Тогда Доувинд ободряюще сжала его руку. Она уже и так зашла слишком далеко, так что ей было все равно, можно было касаться его, или нет. Это больше не имело значения.
–Мне пора идти. Прости, я и сама не хочу уходить. -их пальцы переплелись вместе. -Но так надо. Но я обещаю тебе, когда ты проснешься…Я буду рядом. До встречи…
Наконец, Оливия отпустила его и сделала несколько шагов назад. На душе скребли кошки – не было большей муки, чем мечтать о спасении, мечтать о радости в момент несчастья. Однако, в этот раз она была готова принять боль – ведь у нее, несмотря ни на что, все-таки еще оставалась надежда. Небольшая, едва уже не потухшая несколько раз, но оставалась…
Доувинд тщательно обработала руки антисептиком, и вышла из лаборатории.
Глава 4.
Мелисса Торчер родилась в Лондоне, в семье начальника лаборатории, работавшей с грунтами и удобрениями, и его лаборантки. Ее родители оба были люди очень занятые в науке, и потому девочка с самого раннего детства также оказалась в нее вовлечена. Вместо того, чтобы оставлять ее дома с нянькой, отец брал ее с собой на работу, где постепенно и прививал любовь к химии, давая ей выполнять всякие несложные, безопасные эксперименты, сортировать пробирки или придумывать какие-то новые вещества или виды почвы. Во всем своем первом классе девочка потом была единственной, кто знала формулы всех основных кислот и умела уравнивать простые реакции. Не было удивительным, что из-за этого ей с раннего детства пророчили блестящую карьеру в науке.
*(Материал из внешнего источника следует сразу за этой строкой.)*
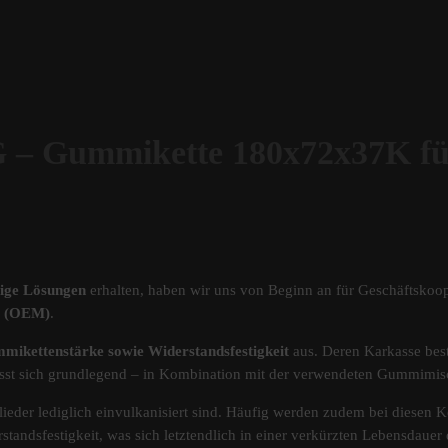
Gummikette 180x72x37K f
tige Lösungen
erhalten, haben wir uns von Beginn an für Geschäftskoop
ät (OEM)
.
mikettenstärke sowie Widerstandsfestigkeit
aus. Deren Karkasse best
s lässt sich grundlegend – in Kombination mit der verwendeten Gummimi
ieder lediglich einvulkanisiert sind. Häufig werden zudem bei diesen Ke
standsfestigkeit, was sich letztendlich in einer verkürzten Lebensdau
Когда она начала подрастать, ее стали интересовать более сложные вопросы, которыми она потом и донимала родителей. Как устроен мир? Из чего он состоит? А насколько он вообще большой? Ей охотно отвечали. Так Торчер узнала об молекулах, атомах, микроорганизмах и наконец о том, что мир на самом деле невероятно, невообразимо огромен, и что люди изучили лишь очень малую его часть, и многое о нем все еще не известно.
Мысль о том, что же именно таится там, в неизведанном, не давала ей покоя. Девочка часто фантазировала о том, что же может быть на дне океана или у далеких звезд, и каждый раз ей очень не хотелось возвращаться обратно в реальность, где все по прежнему было непонятно, а мечты так и оставались мечтами. Это чувство и подтолкнуло всю ее дальнейшую жизнь к тому пути, по которому она и пошла.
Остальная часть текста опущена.